◆ Exercise materials:

▼▼▼

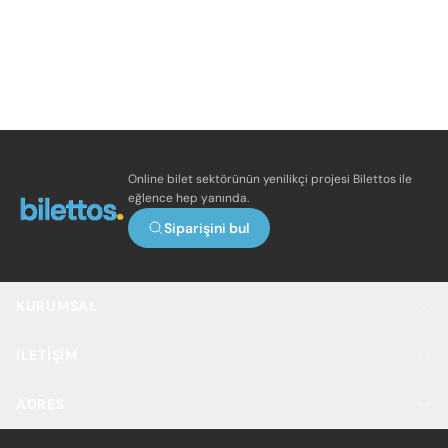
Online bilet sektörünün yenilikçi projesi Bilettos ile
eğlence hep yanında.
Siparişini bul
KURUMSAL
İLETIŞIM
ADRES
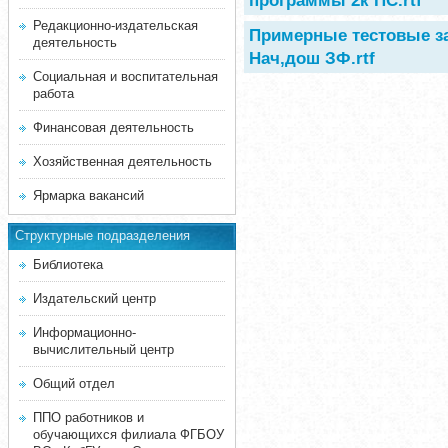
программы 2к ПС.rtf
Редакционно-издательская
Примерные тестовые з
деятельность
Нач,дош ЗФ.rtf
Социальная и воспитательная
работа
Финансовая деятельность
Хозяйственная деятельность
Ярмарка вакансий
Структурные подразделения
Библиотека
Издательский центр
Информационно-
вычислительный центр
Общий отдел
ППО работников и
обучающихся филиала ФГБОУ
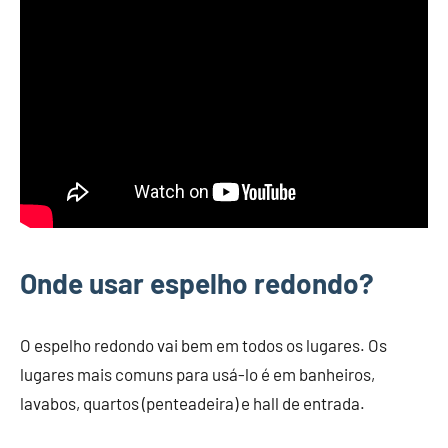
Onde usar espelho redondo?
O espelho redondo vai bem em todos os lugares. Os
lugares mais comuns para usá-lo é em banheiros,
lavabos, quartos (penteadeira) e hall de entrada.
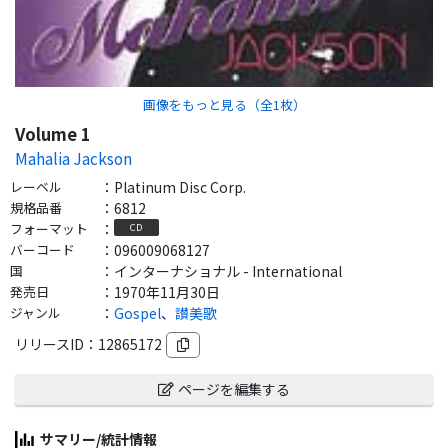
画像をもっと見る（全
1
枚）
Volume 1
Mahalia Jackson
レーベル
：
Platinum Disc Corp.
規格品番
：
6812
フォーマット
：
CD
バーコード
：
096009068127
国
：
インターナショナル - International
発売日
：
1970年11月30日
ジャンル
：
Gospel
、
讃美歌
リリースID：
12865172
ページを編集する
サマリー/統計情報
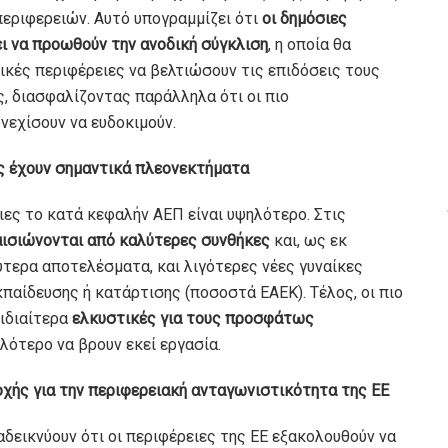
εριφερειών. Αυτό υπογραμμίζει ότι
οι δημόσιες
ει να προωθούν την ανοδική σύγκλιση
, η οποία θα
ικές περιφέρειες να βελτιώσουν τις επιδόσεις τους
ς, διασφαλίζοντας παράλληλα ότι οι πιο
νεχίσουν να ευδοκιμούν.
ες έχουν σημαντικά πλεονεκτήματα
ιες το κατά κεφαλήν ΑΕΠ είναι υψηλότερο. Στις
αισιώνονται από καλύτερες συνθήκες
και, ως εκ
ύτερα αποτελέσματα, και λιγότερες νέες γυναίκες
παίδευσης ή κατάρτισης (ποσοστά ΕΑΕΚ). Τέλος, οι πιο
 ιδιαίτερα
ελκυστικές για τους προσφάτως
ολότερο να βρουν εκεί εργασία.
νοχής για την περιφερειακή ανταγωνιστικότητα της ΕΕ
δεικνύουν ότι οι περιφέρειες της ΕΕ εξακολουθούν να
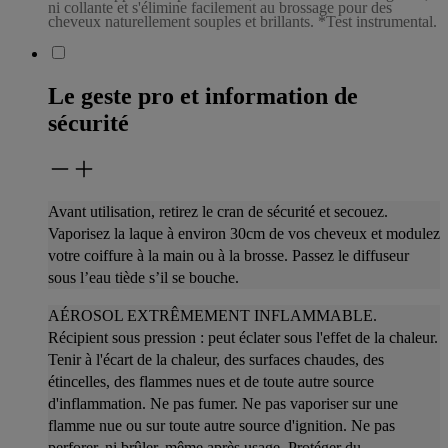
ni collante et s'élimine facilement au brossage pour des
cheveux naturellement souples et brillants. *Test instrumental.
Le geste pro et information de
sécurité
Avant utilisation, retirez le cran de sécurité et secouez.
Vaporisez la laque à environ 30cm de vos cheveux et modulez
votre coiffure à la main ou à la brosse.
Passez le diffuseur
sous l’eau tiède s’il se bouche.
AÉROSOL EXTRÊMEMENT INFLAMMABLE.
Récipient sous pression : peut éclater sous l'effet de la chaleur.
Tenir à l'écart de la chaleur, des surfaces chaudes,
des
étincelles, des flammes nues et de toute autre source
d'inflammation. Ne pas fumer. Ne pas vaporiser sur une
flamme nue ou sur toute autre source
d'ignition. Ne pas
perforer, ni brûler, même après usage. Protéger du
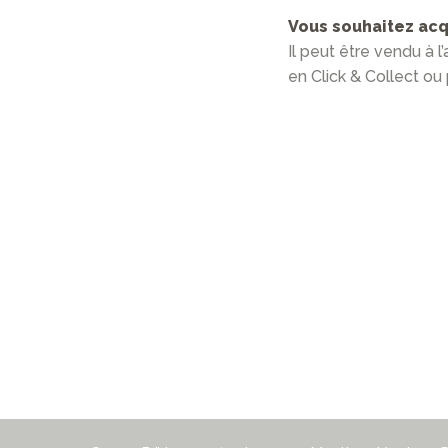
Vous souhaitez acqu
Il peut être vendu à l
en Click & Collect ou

▲▲▲
▼▼▼

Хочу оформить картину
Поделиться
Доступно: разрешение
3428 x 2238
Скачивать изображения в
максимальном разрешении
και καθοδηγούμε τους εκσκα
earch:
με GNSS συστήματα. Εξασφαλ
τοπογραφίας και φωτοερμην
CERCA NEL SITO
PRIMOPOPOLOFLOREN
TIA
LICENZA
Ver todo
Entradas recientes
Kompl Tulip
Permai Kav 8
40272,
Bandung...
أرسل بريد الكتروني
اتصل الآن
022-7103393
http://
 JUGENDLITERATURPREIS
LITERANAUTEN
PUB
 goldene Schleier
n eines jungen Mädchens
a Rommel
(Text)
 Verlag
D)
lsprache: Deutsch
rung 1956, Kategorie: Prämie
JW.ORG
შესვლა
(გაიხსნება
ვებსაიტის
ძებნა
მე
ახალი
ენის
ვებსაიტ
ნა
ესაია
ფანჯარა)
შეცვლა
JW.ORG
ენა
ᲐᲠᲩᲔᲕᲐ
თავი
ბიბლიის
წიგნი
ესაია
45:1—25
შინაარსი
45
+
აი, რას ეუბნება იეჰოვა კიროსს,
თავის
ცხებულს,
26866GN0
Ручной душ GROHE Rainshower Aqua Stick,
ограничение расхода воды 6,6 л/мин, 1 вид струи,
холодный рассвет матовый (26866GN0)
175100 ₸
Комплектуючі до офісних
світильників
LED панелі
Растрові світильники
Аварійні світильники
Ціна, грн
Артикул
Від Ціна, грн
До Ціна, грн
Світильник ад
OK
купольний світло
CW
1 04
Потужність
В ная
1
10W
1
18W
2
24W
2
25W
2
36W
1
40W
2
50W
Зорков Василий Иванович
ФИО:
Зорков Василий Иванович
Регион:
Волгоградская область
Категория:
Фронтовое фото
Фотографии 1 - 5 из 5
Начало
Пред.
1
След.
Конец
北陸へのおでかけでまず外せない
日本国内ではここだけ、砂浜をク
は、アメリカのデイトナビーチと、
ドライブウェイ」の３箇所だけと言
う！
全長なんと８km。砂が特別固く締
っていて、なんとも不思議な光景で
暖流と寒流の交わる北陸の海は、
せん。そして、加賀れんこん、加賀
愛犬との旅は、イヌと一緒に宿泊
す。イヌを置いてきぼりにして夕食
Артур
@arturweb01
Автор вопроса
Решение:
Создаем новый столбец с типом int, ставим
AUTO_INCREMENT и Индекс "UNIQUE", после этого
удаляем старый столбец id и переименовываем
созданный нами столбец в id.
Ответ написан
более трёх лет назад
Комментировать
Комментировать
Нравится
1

▲▲▲

◆ Task objective:
Using the records above, report each line with the string "sous".

◆ Your response:
sous l’eau tiède s’il se bouche.
Récipient sous pression : peut éclater sous l'effet de la chaleur.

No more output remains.